University students have faced a challenging year, and the academic experience has been widely discussed. But higher education is much broader than just what happens in the lecture hall, with the benefits of the university experience coming from participation in extra-curricular activities, work placements and other enrichment activities, as well as meeting new people and participating in university social life.
This year, with limits on in person activities, the risk of “Zoom fatigue” after a long day of lectures and students perhaps apprehensive about taking part in social activities with new people online, access to these activities has also looked very different. This brief explores the participation of undergraduate students in wider university life during the pandemic, and how this is influenced by the socio-economic background of students.
A second report, The University of Life, accompanies this brief, which highlights how extra-curricular activities can help students to develop valuable ‘life skills’ which previous Sutton Trust research has shown are highly valued by employers.

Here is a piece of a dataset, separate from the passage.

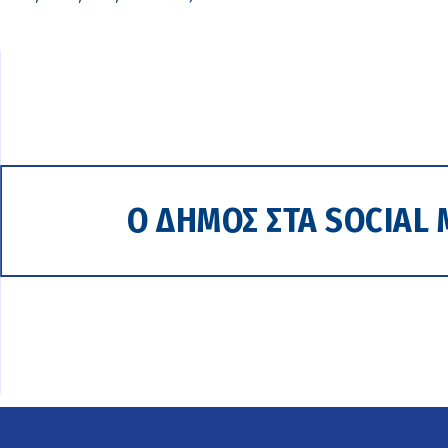
Ο ΔΗΜΟΣ ΣΤΑ SOCIAL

Almost half of students are taking part in no wider enrichment activities this term.
A third of students say it is currently difficult for them to cover their basic living and course expenses.
Many students are worried about being able to gain the skills and experience needed for employment.
• Covid-19 has had a profound impact on education since March 2020, not least on universities. Institutions have had to make substantial changes to academic provision in order to cope with the pandemic, including closing facilities, social distancing measures, and blended teaching during autumn 2020, with most courses moving fully online in early 2021. This has had significant impacts on teaching and learning, but also on the wider university experience, an important part of developing the skills needed by graduates.
Extra-curricular participation and life skills
• Participation in extra-curricular activities this academic year is substantially down on normal. 39% of students reported taking part in student societies or sport in the autumn term, and this has fallen further since Christmas to just 30%. Almost half (47%) of students reported taking part in no wider enrichment activities at all this term.
• Comparing participation by continuing students in autumn 2020 to autumn 2019 before the pandemic, participation in student societies or sport was down 18 percentage points, from 54% in 2019. Students were also less likely to have taken part in work experience (down 6 percentage points), or paid work (down 5 percentage points), while numbers of those studying abroad were less than half of the previous year. The number of students not taking part in any activities was up 14 percentage points from 2019.
• The participation gap has widened during the pandemic. 44% of middle-class students took part in student societies last term compared to just 33% of students from a working-class background. Participation had fallen more from 2019 levels for working class students during the autumn 2020 term.
• More students are also now living at home during the pandemic, with rates rising from 34% in January 2020 before the crisis, to 43% in the autumn 2020 semester, and up again to 58% in February 2021.
• Those from less well-off backgrounds are more likely to be living at home. 64% of those from a working class background have spent this term living with their family, up from 50% in the autumn and 41% pre pandemic.
• 87% of students reported barriers to participation in extra-curricular activities last term, including online activities. 29% who were put off by a lack of social interaction during online activities, and a further quarter (24%) cited “zoom-fatigue” as a barrier; not wanting to spend more time online after completing lectures and course content virtually.
• More students (34%) felt their development of non-academic life skills (such as communication, motivation, confidence, resilience or leadership) has been more negatively impacted by the pandemic, compared to academic skills (18%).
Support and financial resources
• The biggest current worry for students is being able to gain skills and experience needed for employment, with 76% saying they are fairly or very worried. This was followed by being able to take part in university social life (71%), concerns about their mental health/welling (70%) and classes being online rather than face to face (64%).
• Over half (54%) of students experienced financial issues during the autumn semester, such as being unable to find a job (27%), having reduced hours (16%), or their parents being less able to support them (19%).
• A third of students (33%) said it was currently difficult for them to cover their basic living and course expenses. This figure was higher for working class (39%) than middle class (30%) students.
• While just under half of students were satisfied with the financial support provided by their university, 28% reported not being aware of what support was available. Similarly, 52% were happy with the pastoral support provided, but 21% were unaware of the support on offer.
• Given the challenges students are facing this year, there is real concern that drop-out rates may increase. 10% of working-class students said it was unlikely that they would complete the year, compared to 6% of middle-class students. Of those who were worried about not completing the year three quarters indicated that the pandemic was significantly or somewhat negatively impacting their chances of completing the year.
1) The government and universities should look urgently at providing additional financial support for students in England. Many students are experiencing financial hardship due to the pandemic, for example due to the loss of part time work or their families being less able to support them. Recent announcements are welcome, but government funding commitments are still unlikely to be enough to meet the scale of the challenge for these students.
2) Universities should ensure all students have adequate access to the resources they need while lockdown continues and when they reopen, both to study and to take part in extra-curricular activities. This includes devices, adequate internet access, and where possible, providing COVID-secure study spaces for students without adequate study space at home.
3) Universities should spread awareness of the financial and pastoral help available to students. While awareness of such support has improved since earlier this year, many students are still unaware of the help on offer from their universities.